Response: Based on analysis conducted to support both the emergency action and FW 42, the recreational measures implemented by the emergency interim final rule are necessary to achieve similar F reductions for GOM cod (F on GOM cod needs to be reduced by 32 percent to maintain the Amendment 13 rebuilding program during FY 2006) from both the charter/party and private recreational fishing sector and the commercial fishing sector. This analysis indicates that such measures would reduce F on GOM cod for the charter/party industry by 23-40 percent, depending upon various assumptions of release mortality. Assuming that 50 percent of the fish caught would die upon release, these measures would reduce F on GOM cod by 23.5 percent from charter/party vessels. Assuming that no fish die upon release, these measures would reduce F by 40.8 percent from charter/party vessels. The economic impacts of such measures were considered by the emergency action and detailed in the accompanying EA. These provisions were recommended by the Council's Recreational Advisory Panel during the development of FW 42. During the development of these measures, the shortest possible seasonal prohibition and the smallest possible size limit that would achieve the necessary F reductions from this sector of the fishery were selected in lieu of reducing the recreational bag limit for GOM cod. Therefore, the recreational measures mitigate the economic impacts as much as practicable without compromising the conservation objectives of this action.
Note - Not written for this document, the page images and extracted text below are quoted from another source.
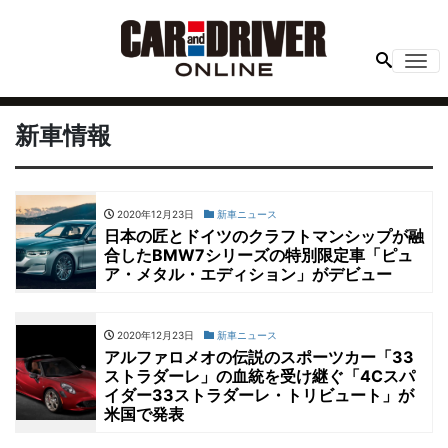
Me
新車情報
2020年12月23日
新車ニュース
日本の匠とドイツのクラフトマンシップが融
合したBMW7シリーズの特別限定車「ピュ
ア・メタル・エディション」がデビュー
2020年12月23日
新車ニュース
アルファロメオの伝説のスポーツカー「33
ストラダーレ」の血統を受け継ぐ「4Cスパ
イダー33ストラダーレ・トリビュート」が
米国で発表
Comment 10: Six commenters suggested that the fish size for GOM cod should be increased to 23 inches (58.4 cm) for recreational vessels, with some commenting only in conjunction with Start Printed Page 59025no seasonal closure, and two commenters suggesting that a 23-inch (58.4-cm) fish size should apply to both recreational and commercial vessels. One of these comments also suggested that the 24-inch (61.0-cm) fish size for GOM cod should apply to all sectors and in all areas.
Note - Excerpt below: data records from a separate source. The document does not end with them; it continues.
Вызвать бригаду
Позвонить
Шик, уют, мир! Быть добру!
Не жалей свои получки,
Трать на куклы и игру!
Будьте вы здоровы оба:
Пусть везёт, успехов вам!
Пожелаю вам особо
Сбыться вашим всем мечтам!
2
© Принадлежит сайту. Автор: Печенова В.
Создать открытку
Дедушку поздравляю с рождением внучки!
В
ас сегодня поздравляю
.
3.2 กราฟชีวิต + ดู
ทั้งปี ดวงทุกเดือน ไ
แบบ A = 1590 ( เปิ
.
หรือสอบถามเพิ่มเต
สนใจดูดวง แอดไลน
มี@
Response: According to analysis of the recreational measures prepared for both the emergency action and FW 42, a 23-inch (58.4-cm) minimum size limit for GOM cod, in combination with the seasonal GOM cod prohibition, would not achieve the necessary F reductions for the recreational fishing sector under most of the assumptions of discard mortality (see Section 184.108.40.206.3 of the EA prepared for FW 42). Thus, a 23-inch (58.4-cm) minimum size limit, without the seasonal prohibition, as recommended by some commenters, would also not achieve the necessary F from the recreational fishing sector. The measures implemented to achieve a similar F reduction for GOM cod from the commercial fishing sector (e.g., differential DAS counting and default DAS reductions) achieve the necessary F reduction for this stock despite the smaller size limit allowed in the commercial fishery. Increasing the commercial size limit for GOM cod would likely exceed the necessary F reductions for this stock, based upon the existing suite of measures, and would impose unnecessary adverse economic impacts to the commercial vessels. The Council could elect to pursue this revision through a future management action, however. Finally, because GB cod does not require additional F reductions for FY 2006, it is not necessary to revise trip limits for this stock at this time, as it would cause unnecessary adverse economic impact to both the recreational and commercial fishing sectors without sufficient biological justification to further protect this stock.
Comment 11: One commenter pointed out that the long-term effect of the 24-inch (61.0-cm) minimum size measure is that vessels are now forced to fish on larger, breeding codfish and thereby harvest a larger percentage of the cod biomass due to the heavier fish.
Response: As discussed in the responses to Comments 9 and 10, the recreational measures implemented by the emergency interim final rule achieve the necessary F reduction for GOM cod from the recreational fishing sector. Assuming that F is maintained at the target levels established by Amendment 13, the GOM cod stock should rebuild, including increasing GOM cod biomass to levels consistent with the maximum sustainable yield, within the required rebuilding period, despite increasing landings of larger cod.
DAS Leasing Program
Comment 12: The DMR supported continuation of the DAS Leasing Program because it is the only way many vessels are able to acquire enough DAS to continue fishing.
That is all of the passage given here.